▶ **THE TASK**
Give back exactly the lines running from the line with "Implantar un sistema para mejorar el rastreo" to the end of the entries, and only those lines.

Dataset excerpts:
------------------------------------------------

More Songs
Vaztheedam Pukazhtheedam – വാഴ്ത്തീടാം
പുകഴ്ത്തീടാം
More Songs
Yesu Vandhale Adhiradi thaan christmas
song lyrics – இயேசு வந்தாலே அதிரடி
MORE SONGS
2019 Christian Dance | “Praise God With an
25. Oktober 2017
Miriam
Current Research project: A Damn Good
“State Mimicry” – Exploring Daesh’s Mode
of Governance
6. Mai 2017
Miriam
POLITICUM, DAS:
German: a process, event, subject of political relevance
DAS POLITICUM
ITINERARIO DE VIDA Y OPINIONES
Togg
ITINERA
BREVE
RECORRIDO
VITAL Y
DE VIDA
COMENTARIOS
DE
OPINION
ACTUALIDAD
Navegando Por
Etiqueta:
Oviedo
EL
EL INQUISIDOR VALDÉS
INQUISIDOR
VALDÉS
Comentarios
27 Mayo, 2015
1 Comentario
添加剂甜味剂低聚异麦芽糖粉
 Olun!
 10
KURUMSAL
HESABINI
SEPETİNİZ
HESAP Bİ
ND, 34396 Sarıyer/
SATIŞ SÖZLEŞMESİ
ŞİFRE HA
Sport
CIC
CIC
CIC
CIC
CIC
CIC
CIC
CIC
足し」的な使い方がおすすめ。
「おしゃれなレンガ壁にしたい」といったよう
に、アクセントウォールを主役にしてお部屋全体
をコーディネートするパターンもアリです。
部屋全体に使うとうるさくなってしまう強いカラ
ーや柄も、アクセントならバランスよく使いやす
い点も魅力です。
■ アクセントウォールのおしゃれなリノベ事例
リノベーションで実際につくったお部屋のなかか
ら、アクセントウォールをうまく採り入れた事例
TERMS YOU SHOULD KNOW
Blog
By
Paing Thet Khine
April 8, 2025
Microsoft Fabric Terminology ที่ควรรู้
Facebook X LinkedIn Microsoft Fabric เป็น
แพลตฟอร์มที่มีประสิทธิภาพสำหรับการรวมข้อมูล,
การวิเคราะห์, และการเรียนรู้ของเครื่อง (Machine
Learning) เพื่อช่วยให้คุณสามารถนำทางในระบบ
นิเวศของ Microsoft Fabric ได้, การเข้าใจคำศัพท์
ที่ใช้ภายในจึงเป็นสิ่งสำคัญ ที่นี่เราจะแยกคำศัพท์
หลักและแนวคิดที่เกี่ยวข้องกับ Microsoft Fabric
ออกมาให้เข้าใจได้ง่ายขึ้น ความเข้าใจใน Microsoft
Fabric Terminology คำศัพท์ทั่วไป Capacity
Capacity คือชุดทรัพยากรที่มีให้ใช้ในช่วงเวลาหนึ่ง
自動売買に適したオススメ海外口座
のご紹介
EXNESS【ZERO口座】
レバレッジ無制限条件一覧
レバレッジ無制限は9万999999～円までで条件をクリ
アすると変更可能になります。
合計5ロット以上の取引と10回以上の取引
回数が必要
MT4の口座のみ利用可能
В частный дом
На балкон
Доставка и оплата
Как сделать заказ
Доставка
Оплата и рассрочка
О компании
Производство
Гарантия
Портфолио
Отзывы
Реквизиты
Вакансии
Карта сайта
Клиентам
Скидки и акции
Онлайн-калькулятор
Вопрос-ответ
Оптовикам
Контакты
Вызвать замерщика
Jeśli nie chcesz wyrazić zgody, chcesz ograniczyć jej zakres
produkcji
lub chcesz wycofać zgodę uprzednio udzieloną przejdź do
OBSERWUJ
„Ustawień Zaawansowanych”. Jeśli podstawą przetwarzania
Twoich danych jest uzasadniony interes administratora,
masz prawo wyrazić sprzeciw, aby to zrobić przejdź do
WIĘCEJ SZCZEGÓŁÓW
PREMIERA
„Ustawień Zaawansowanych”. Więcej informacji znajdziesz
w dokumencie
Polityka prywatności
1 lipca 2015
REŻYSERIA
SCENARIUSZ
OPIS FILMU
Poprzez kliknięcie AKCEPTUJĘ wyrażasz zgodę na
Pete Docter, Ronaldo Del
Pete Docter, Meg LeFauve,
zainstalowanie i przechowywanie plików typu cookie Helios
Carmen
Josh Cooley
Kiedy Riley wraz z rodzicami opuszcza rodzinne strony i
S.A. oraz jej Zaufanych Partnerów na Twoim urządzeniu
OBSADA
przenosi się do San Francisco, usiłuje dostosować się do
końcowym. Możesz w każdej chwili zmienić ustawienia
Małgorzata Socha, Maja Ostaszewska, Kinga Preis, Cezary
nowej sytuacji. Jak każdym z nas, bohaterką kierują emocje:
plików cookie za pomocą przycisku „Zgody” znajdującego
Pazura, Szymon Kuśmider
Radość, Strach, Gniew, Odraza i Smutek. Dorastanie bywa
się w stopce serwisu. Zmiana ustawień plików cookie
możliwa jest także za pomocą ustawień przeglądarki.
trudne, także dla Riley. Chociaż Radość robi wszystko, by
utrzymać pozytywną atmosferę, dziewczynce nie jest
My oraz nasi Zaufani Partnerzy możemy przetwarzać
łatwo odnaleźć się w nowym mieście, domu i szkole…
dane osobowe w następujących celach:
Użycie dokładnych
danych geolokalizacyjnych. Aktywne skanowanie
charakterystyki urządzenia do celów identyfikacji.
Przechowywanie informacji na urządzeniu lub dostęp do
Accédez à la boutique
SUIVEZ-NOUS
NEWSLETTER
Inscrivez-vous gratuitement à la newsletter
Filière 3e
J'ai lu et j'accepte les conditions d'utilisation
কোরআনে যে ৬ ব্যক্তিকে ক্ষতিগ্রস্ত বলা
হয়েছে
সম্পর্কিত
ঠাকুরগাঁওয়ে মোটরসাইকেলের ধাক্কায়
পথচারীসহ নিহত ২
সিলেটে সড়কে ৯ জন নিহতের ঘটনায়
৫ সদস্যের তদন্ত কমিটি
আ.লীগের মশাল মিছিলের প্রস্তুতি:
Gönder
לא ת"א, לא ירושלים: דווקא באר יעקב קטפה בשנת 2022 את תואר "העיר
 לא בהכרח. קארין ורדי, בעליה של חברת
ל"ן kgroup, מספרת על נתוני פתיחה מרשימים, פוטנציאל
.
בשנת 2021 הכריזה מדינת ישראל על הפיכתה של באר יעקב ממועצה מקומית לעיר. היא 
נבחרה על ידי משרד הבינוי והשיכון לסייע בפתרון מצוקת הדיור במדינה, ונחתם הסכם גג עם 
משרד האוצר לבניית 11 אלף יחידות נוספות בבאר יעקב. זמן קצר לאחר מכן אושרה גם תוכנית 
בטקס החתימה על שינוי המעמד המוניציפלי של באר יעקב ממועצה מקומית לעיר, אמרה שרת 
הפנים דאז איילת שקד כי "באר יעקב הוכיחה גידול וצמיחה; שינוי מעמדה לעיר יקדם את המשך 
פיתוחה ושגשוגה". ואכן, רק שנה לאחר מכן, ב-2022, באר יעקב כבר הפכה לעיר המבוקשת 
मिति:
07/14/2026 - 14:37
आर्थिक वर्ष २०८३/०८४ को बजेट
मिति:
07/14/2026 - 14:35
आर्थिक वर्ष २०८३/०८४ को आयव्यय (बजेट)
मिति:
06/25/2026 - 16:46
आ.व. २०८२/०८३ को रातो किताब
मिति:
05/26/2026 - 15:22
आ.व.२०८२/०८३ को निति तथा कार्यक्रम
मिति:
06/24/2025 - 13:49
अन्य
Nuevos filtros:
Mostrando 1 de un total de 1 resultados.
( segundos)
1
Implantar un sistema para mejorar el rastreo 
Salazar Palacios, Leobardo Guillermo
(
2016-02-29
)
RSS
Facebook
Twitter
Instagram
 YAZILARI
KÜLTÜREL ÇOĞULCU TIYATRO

------------------------------------------------

▶ **SOLUTION TO THIS TASK**
Implantar un sistema para mejorar el rastreo 
Salazar Palacios, Leobardo Guillermo
(
2016-02-29
)
RSS
Facebook
Twitter
Instagram
 YAZILARI
KÜLTÜREL ÇOĞULCU TIYATRO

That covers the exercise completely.